When not captaining the Box Time ship or providing the lead guitar for Love Barons, J.J. Chamberlain can be found making music under his own name. “Eyeballs” is his latest single, and what a corker it is.
Reminiscent of some of the post-punk, jangle pop of the eighties and early ’90s indie (before everyone seemed to suffer from the mass delusion that Brit-pop was the way forward, the fools), it blends coiled, shimmering and robust guitar work normally found in more rock and indie climes with the deftness of touch and gentle infectiousness that successful pop demands. The fact that it reminds me of such seminal bands as House of Love and Gigolo Aunts can only be a good thing.
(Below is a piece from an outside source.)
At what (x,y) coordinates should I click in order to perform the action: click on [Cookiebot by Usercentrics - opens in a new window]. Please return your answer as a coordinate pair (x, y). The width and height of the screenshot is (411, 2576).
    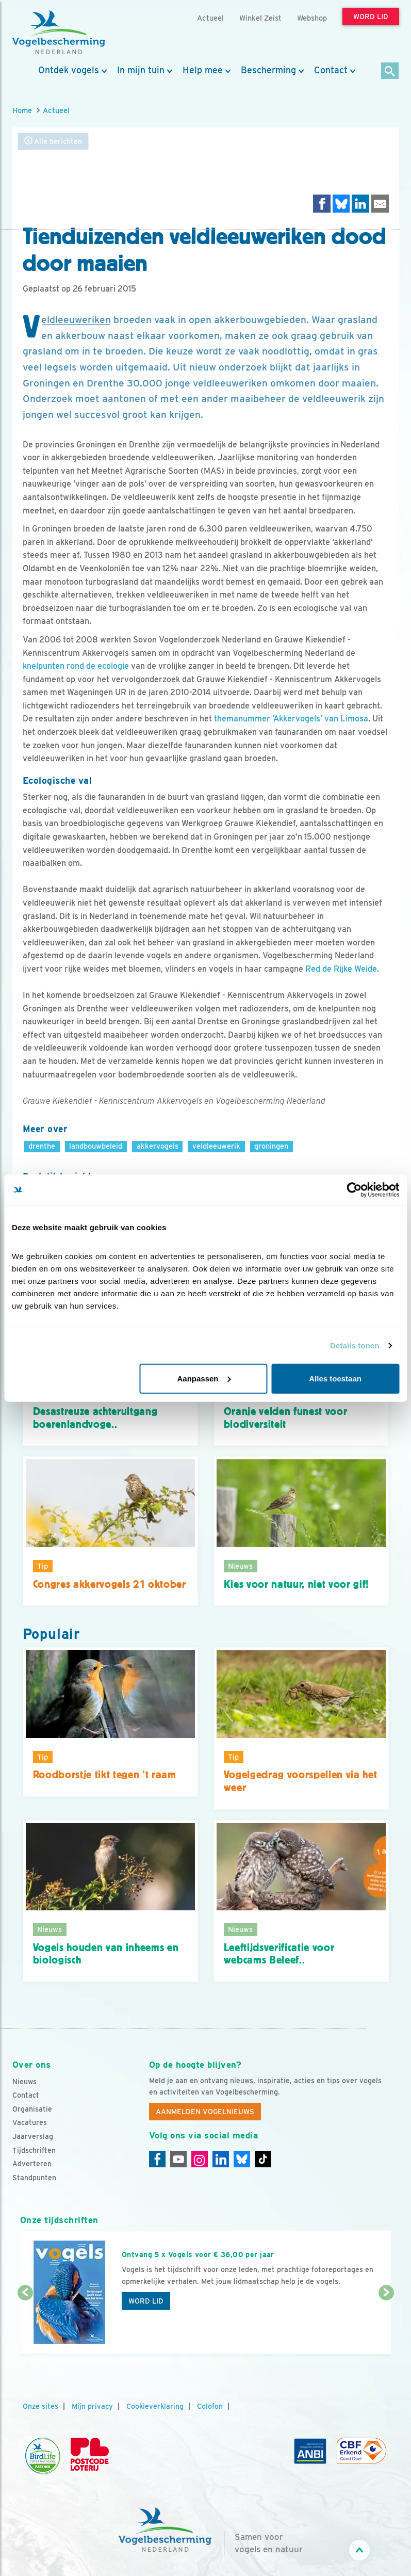
    Looking at the image, I should click on (354, 1190).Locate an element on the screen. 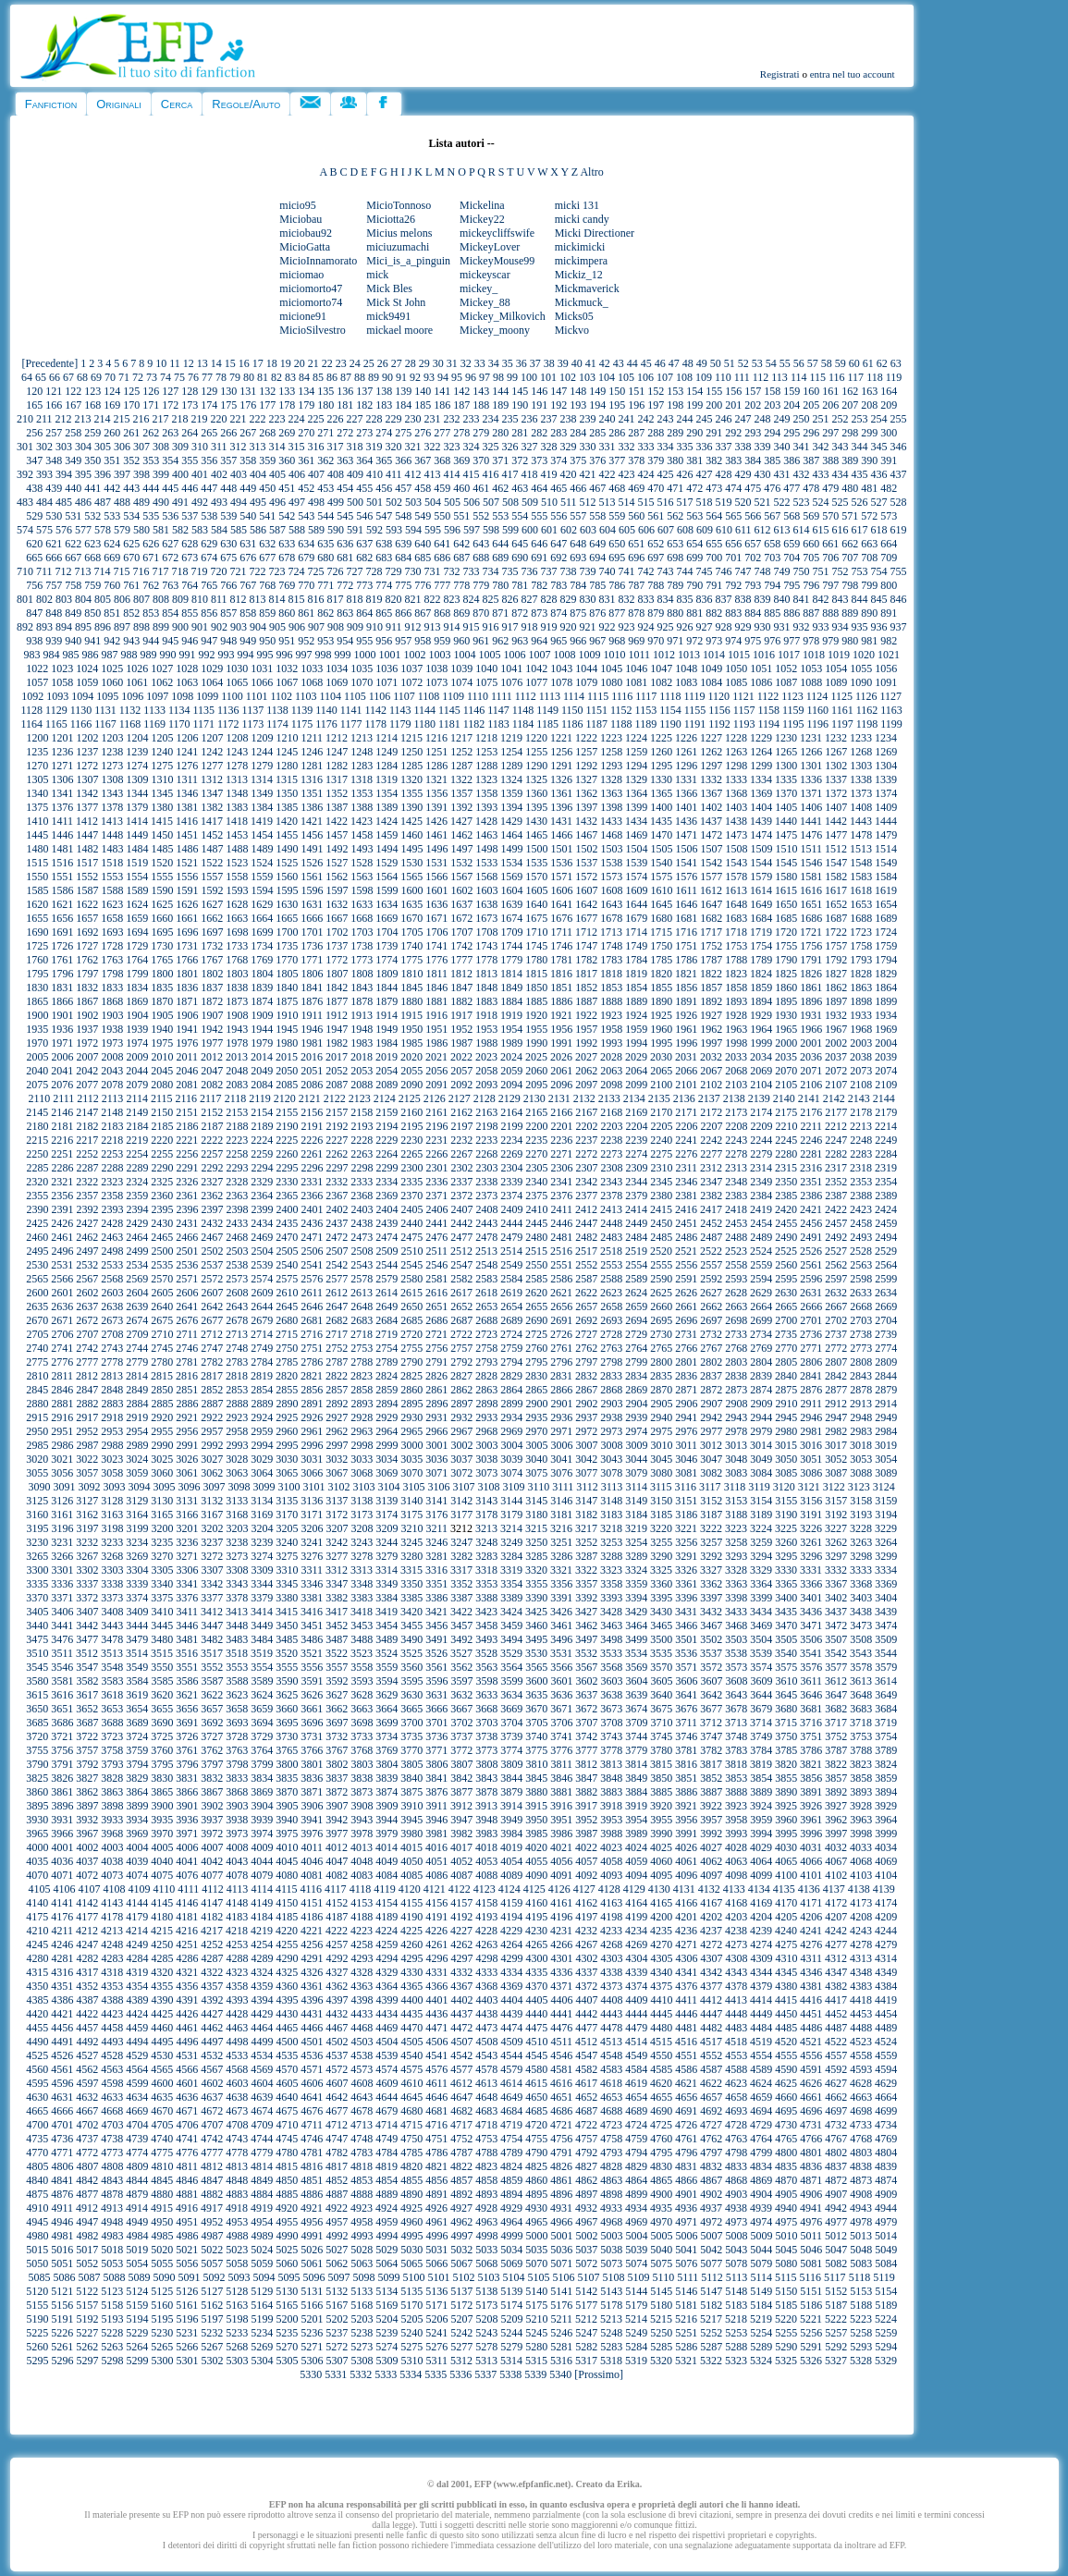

It is songs like this that remind us of what pop used to sound like. Sure, there has always been throwaway dross and pop pap clogging up the charts, but for a while at least, there was a time when pop could also be found in the form of guitar bands with smart lyrics, dexterous riffs and engaging sounds. “Eyeballs” reminds me of such a time.
Perhaps this eloquent and elegant slice of guitar pop, this swaggersome and suave assault on the mainstream world could trigger a whole new movement that sees cleverer and more deserving music makers storm the barricades and lay waste to chartland, only to rebuild it in their own image. Wouldn’t that be something?